In part 1, God allowed me to achieve my ambitions and I’ve realized they were meaningless. After the realization, I did not yet turn to God because I then turned my concentration to the person closest to me — Helen.

In part 2, Helen and I developed a deep relationship over the course of 4 to 5 years. I thought it was so strong; it was unbreakable.

I was wrong.

Maybe She Loves Me

I didn’t know what was going to happen once we parted ways. Was she going to drift away or were we going to remain close? My questions were quickly answered within the first week of us being apart. She called me and talked pretty much every day.

She was my best friend and I thought she loved me. And I don’t mean in the romantic, feel-good kind of way. I’m talking about in the sacrificial, real-love kind of way.

Why? Because we went through so much together. Even when she is far away, we communicated all the time. And I thought the only thing keeping dating and marriage from happening is the difference in faith.

After I left residency, she would still call me. I viewed it as her being a best friend that would stick by me no matter what. In the back of my mind, I still thought that she loved me. And I loved her even more because there are few girls who are this loyal.
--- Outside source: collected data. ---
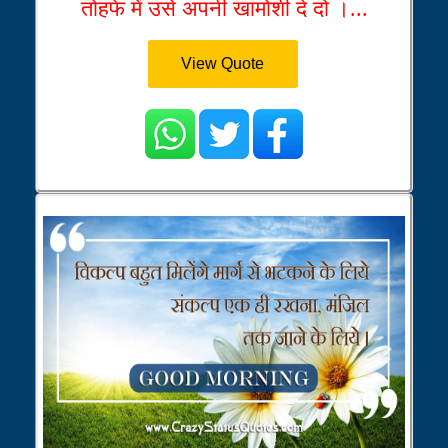
तोहफे में उसे अपनी खामोशी दे दो ।...
View Quote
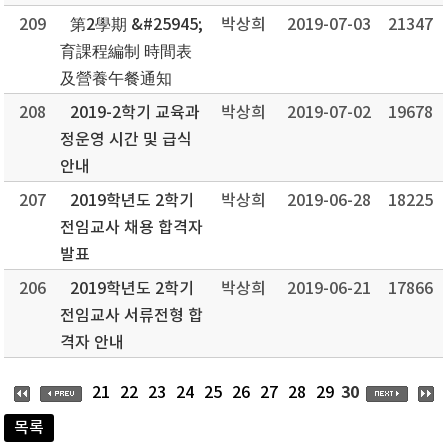
209
第2學期 &#25945;
박상희
2019-07-03
21347
育課程編制 時間表
及營養午餐通知
208
2019-2학기 교육과
박상희
2019-07-02
19678
정운영 시간 및 급식
안내
207
2019학년도 2학기
박상희
2019-06-28
18225
전임교사 채용 합격자
발표
206
2019학년도 2학기
박상희
2019-06-21
17866
전임교사 서류전형 합
격자 안내
30
21
22
23
24
25
26
27
28
29
목록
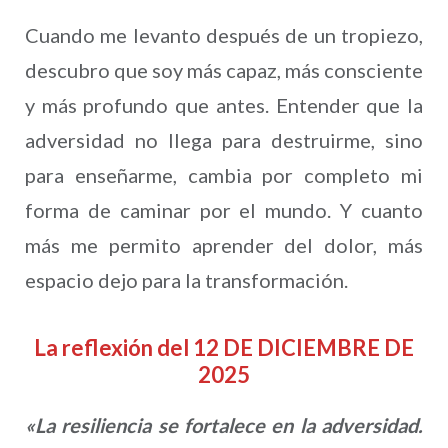
Cuando me levanto después de un tropiezo,
descubro que soy más capaz, más consciente
y más profundo que antes. Entender que la
adversidad no llega para destruirme, sino
para enseñarme, cambia por completo mi
forma de caminar por el mundo. Y cuanto
más me permito aprender del dolor, más
espacio dejo para la transformación.
La reflexión del 12 DE DICIEMBRE DE
2025
«La resiliencia se fortalece en la adversidad.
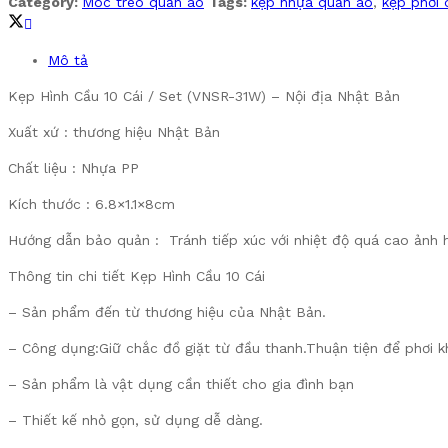
Category:
Móc treo quần áo
Tags:
kẹp nhựa quần áo
,
kẹp phơi 
Mô tả
Kẹp Hình Cầu 10 Cái / Set (VNSR-31W) – Nội địa Nhật Bản
Xuất xứ : thương hiệu Nhật Bản
Chất liệu : Nhựa PP
Kích thước : 6.8×1.1×8cm
Hướng dẫn bảo quản : Tránh tiếp xúc với nhiệt độ quá cao ảnh
Thông tin chi tiết Kẹp Hình Cầu 10 Cái
– Sản phẩm đến từ thương hiệu của Nhật Bản.
– Công dụng:Giữ chắc đồ giặt từ đầu thanh.Thuận tiện để phơi k
– Sản phẩm là vật dụng cần thiết cho gia đình bạn
– Thiết kế nhỏ gọn, sử dụng dễ dàng.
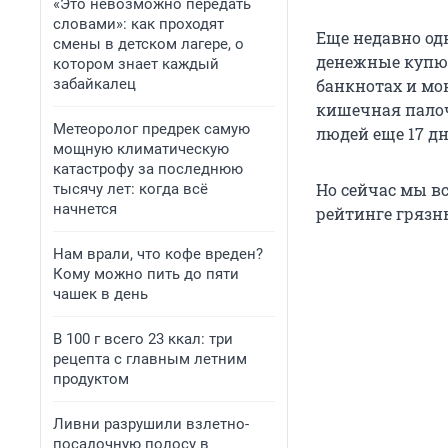
«Это невозможно передать
словами»: как проходят
Еще недавно од
смены в детском лагере, о
денежные купю
котором знает каждый
забайкалец
банкнотах и мо
кишечная палоч
Метеоролог предрек самую
людей еще 17 д
мощную климатическую
катастрофу за последнюю
Но сейчас мы в
тысячу лет: когда всё
начнется
рейтинге грязн
Нам врали, что кофе вреден?
Кому можно пить до пяти
чашек в день
В 100 г всего 23 ккал: три
рецепта с главным летним
продуктом
Ливни разрушили взлетно-
посадочную полосу в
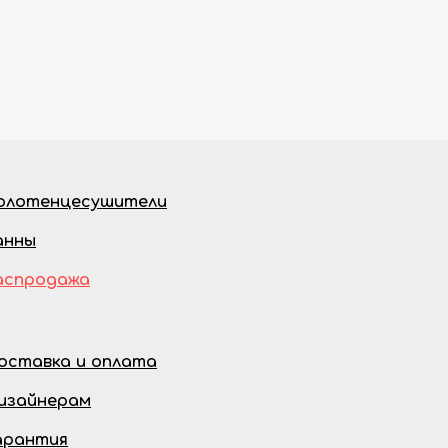
олотенцесушители
анны
аспродажа
оставка и оплата
изайнерам
арантия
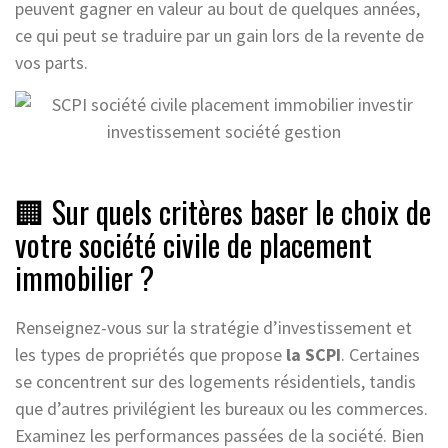
peuvent gagner en valeur au bout de quelques années,
ce qui peut se traduire par un gain lors de la revente de
vos parts.
🏢 Sur quels critères baser le choix de
votre société civile de placement
immobilier ?
Renseignez-vous sur la stratégie d’investissement et
les types de propriétés que propose
la SCPI
. Certaines
se concentrent sur des logements résidentiels, tandis
que d’autres privilégient les bureaux ou les commerces.
Examinez les performances passées de la société. Bien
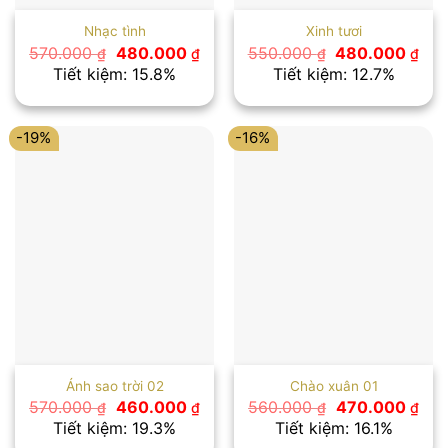
Nhạc tình
Xinh tươi
Giá
Giá
Giá
Giá
570.000
480.000
550.000
480.000
₫
₫
₫
₫
gốc
hiện
gốc
hiệ
Tiết kiệm: 15.8%
Tiết kiệm: 12.7%
là:
tại
là:
tại
570.000 ₫.
là:
550.000 ₫.
là:
480.000 ₫.
480
-19%
-16%
Ánh sao trời 02
Chào xuân 01
Giá
Giá
Giá
Giá
570.000
460.000
560.000
470.000
₫
₫
₫
₫
gốc
hiện
gốc
hiệ
Tiết kiệm: 19.3%
Tiết kiệm: 16.1%
là:
tại
là:
tại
Since I could not marry her, I specifically told her she should find someone else who can marry her. I told her this ever since the second or third year. Since moving away from me, she went on a few dates and told me about them. I got jealous, but her dates never amounted to anything.

The Other Guy

About two months ago, there was a week when she was on night float. As a result, she would work more than usual and would need time to catch up on her sleep. I told her that it was ok. She should rest and we don’t have to talk. If she wakes up early enough, she can give me a call.

She called me only one time that that week. I didn’t think anything of it. She was busy.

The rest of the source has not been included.